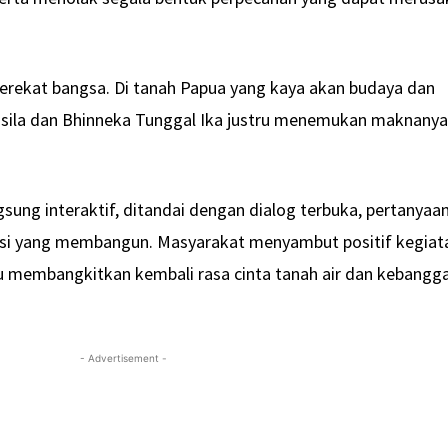
erekat bangsa. Di tanah Papua yang kaya akan budaya dan
ancasila dan Bhinneka Tunggal Ika justru menemukan maknany
ngsung interaktif, ditandai dengan dialog terbuka, pertanyaa
iskusi yang membangun. Masyarakat menyambut positif kegiat
u membangkitkan kembali rasa cinta tanah air dan kebangg
- Advertisement -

========================================

= TASK REQUIREMENTS =
The expected answer is the listing above, duplicated exactly, with its pictures removed.

= RESPONSE BELOW =
erekat bangsa. Di tanah Papua yang kaya akan budaya dan
ancasila dan Bhinneka Tunggal Ika justru menemukan maknany
ngsung interaktif, ditandai dengan dialog terbuka, pertanyaa
iskusi yang membangun. Masyarakat menyambut positif kegiat
u membangkitkan kembali rasa cinta tanah air dan kebangg
- Advertisement -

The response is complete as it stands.